### [WHAT THE TASK ASKS]
Nothing but the lines from the start of the records through the line that contains "Image resolution: width=1568" is to be copied, and each is to be copied exactly.
*-*-*
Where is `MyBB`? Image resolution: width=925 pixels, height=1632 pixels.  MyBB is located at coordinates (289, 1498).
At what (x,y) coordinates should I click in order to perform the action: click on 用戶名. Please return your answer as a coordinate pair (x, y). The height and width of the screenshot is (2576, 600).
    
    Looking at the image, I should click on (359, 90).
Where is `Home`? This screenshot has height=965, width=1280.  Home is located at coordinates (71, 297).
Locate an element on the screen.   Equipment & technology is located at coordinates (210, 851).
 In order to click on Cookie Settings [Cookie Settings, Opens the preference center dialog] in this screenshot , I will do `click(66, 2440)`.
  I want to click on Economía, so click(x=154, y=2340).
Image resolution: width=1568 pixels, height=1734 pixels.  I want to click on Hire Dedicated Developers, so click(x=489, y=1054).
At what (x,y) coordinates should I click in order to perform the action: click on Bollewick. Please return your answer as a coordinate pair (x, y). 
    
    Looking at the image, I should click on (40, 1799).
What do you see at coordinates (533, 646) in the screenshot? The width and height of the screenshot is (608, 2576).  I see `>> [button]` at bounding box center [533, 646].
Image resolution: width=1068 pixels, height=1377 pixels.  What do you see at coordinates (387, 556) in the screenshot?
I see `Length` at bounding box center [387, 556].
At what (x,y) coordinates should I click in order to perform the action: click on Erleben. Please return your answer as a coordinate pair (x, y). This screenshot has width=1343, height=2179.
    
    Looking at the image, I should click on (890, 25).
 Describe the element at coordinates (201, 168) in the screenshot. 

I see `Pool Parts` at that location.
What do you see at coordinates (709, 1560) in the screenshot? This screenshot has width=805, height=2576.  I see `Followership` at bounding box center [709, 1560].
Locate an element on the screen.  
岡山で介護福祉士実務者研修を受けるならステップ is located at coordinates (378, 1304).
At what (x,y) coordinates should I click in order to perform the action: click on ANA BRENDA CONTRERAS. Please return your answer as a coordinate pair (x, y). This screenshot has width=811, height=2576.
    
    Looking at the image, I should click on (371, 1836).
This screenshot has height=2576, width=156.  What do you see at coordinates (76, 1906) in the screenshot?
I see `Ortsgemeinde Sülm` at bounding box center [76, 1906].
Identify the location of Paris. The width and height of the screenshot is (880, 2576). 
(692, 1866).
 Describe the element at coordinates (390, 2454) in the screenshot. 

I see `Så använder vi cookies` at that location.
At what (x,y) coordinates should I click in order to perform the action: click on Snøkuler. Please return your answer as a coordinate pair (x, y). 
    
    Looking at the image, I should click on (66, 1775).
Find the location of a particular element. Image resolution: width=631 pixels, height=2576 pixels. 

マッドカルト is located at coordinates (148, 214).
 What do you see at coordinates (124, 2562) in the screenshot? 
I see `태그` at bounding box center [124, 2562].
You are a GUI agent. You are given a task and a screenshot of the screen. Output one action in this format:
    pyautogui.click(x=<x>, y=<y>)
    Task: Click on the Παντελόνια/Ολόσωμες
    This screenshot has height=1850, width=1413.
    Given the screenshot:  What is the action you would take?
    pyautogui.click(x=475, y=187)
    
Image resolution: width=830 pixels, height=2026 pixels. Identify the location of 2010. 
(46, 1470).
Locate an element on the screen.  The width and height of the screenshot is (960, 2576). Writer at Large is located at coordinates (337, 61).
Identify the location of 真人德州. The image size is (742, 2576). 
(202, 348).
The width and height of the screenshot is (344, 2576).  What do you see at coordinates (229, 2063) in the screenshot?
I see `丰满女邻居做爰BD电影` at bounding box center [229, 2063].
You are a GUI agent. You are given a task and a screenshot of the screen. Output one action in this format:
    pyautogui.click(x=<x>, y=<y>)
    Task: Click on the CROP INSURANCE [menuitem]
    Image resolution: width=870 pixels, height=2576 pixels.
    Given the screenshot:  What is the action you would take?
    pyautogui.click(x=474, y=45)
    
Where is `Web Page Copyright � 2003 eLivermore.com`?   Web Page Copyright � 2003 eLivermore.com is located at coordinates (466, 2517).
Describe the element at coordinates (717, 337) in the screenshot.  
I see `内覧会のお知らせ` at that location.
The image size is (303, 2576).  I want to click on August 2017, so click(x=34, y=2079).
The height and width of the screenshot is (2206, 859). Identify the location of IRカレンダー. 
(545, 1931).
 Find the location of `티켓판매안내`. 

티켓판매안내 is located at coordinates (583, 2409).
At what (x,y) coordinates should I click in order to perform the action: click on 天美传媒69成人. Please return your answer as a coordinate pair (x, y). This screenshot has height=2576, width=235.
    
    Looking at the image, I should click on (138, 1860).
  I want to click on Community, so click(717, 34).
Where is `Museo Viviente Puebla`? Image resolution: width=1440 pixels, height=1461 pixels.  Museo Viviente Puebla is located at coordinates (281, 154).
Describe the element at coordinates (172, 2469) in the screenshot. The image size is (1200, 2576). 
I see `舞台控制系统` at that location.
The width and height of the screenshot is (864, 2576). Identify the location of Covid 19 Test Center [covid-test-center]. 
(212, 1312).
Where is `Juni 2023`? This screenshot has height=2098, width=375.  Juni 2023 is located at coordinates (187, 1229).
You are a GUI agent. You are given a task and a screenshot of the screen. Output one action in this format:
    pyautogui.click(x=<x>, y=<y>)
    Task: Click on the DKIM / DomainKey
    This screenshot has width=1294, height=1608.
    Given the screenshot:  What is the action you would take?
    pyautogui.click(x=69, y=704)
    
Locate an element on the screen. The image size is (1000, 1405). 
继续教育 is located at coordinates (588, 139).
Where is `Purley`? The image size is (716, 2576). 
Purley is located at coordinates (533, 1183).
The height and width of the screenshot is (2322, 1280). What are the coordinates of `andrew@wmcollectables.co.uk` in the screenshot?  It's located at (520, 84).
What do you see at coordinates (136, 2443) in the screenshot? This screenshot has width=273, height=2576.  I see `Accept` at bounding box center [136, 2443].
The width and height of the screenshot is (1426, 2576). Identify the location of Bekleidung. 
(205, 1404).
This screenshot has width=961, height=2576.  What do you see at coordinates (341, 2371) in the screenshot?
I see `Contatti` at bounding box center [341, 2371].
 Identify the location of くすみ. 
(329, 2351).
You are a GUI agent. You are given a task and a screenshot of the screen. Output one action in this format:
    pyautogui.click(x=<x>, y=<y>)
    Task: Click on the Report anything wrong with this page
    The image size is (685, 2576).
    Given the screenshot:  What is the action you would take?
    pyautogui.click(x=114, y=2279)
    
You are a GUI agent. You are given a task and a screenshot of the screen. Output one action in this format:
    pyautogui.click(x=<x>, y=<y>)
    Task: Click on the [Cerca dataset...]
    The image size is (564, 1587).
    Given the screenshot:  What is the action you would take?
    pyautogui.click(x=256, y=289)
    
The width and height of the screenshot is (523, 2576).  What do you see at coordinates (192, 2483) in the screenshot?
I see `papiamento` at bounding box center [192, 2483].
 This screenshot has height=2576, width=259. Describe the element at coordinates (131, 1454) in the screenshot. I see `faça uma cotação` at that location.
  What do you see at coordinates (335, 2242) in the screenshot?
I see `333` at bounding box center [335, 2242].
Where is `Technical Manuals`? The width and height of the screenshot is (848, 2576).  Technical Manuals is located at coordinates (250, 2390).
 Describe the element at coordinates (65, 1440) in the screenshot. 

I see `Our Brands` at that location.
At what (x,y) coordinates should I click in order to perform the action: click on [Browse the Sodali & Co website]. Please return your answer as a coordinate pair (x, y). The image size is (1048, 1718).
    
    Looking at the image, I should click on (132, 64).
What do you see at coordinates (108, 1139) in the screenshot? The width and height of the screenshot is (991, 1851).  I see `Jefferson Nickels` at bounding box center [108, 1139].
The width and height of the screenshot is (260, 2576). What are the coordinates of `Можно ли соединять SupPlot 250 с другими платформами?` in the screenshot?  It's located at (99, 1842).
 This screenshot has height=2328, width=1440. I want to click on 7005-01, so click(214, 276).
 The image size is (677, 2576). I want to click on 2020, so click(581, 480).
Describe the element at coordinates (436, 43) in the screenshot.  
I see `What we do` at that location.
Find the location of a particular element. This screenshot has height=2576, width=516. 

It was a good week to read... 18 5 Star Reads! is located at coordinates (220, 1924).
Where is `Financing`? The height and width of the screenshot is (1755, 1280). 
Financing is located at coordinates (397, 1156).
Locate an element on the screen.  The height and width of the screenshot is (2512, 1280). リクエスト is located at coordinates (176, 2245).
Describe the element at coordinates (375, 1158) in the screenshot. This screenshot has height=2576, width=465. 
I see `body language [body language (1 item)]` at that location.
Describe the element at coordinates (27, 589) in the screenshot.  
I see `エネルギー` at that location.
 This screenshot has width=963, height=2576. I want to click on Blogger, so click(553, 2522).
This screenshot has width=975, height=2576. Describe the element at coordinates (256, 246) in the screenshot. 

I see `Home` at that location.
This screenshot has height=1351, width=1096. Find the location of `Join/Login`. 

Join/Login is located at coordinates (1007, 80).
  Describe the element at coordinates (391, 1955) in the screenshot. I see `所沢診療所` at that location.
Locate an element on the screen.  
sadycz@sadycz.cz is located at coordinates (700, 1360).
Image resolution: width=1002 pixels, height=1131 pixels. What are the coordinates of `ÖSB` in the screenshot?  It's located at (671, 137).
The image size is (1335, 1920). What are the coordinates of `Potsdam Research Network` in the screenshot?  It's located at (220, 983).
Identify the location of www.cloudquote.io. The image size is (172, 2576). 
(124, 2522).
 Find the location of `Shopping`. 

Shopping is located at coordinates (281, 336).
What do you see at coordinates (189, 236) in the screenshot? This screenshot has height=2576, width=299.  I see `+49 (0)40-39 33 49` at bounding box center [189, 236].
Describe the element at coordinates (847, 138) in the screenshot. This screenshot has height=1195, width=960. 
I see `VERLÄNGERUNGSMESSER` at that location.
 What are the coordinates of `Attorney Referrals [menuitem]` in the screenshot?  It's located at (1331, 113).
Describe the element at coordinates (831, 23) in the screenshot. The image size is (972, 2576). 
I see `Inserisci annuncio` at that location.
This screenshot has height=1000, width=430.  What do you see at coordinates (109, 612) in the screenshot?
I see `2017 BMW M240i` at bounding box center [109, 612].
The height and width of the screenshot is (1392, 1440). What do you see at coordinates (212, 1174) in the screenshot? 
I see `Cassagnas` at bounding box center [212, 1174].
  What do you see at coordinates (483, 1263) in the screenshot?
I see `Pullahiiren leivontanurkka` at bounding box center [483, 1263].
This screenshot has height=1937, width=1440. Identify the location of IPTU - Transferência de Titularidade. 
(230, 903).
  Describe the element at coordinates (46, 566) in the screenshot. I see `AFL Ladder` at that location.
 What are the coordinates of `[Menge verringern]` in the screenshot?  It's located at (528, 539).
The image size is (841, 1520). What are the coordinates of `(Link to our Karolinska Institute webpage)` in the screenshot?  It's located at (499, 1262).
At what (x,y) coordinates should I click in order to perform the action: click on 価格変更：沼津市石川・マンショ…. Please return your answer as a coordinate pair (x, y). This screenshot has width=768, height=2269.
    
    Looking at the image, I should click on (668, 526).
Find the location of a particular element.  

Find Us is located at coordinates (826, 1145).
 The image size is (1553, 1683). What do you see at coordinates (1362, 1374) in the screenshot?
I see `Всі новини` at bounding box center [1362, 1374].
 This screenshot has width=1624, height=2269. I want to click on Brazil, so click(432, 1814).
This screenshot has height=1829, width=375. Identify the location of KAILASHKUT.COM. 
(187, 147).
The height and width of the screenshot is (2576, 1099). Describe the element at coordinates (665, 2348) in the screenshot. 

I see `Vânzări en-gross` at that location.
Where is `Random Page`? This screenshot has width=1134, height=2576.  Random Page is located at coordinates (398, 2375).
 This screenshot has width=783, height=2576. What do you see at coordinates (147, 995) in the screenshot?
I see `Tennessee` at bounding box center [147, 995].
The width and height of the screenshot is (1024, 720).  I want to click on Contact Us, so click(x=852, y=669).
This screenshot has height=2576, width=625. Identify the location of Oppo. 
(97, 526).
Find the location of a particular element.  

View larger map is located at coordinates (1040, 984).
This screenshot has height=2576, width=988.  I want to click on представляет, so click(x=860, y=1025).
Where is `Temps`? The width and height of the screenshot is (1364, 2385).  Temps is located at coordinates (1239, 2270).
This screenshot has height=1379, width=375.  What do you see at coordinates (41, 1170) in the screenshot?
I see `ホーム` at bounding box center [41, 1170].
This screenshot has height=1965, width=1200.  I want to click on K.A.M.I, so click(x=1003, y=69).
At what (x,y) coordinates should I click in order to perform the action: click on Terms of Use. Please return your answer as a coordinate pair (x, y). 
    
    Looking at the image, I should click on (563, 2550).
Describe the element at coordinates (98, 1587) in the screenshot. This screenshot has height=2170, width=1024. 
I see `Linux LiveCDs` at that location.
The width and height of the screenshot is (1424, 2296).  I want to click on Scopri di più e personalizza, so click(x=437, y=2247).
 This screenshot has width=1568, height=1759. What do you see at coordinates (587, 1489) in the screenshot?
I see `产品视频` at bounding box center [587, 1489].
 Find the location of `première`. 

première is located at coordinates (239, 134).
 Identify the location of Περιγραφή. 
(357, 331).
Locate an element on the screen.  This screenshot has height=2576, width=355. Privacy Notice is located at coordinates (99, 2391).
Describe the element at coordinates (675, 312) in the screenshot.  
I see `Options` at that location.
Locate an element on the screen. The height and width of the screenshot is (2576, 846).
*-*-*
### [WRITTEN REPLY]
Where is `MyBB`? Image resolution: width=925 pixels, height=1632 pixels.  MyBB is located at coordinates (289, 1498).
At what (x,y) coordinates should I click in order to perform the action: click on 用戶名. Please return your answer as a coordinate pair (x, y). The height and width of the screenshot is (2576, 600).
    
    Looking at the image, I should click on (359, 90).
Where is `Home`? This screenshot has height=965, width=1280.  Home is located at coordinates (71, 297).
Locate an element on the screen.   Equipment & technology is located at coordinates (210, 851).
 In order to click on Cookie Settings [Cookie Settings, Opens the preference center dialog] in this screenshot , I will do `click(66, 2440)`.
  I want to click on Economía, so click(x=154, y=2340).
Image resolution: width=1568 pixels, height=1734 pixels.  I want to click on Hire Dedicated Developers, so click(x=489, y=1054).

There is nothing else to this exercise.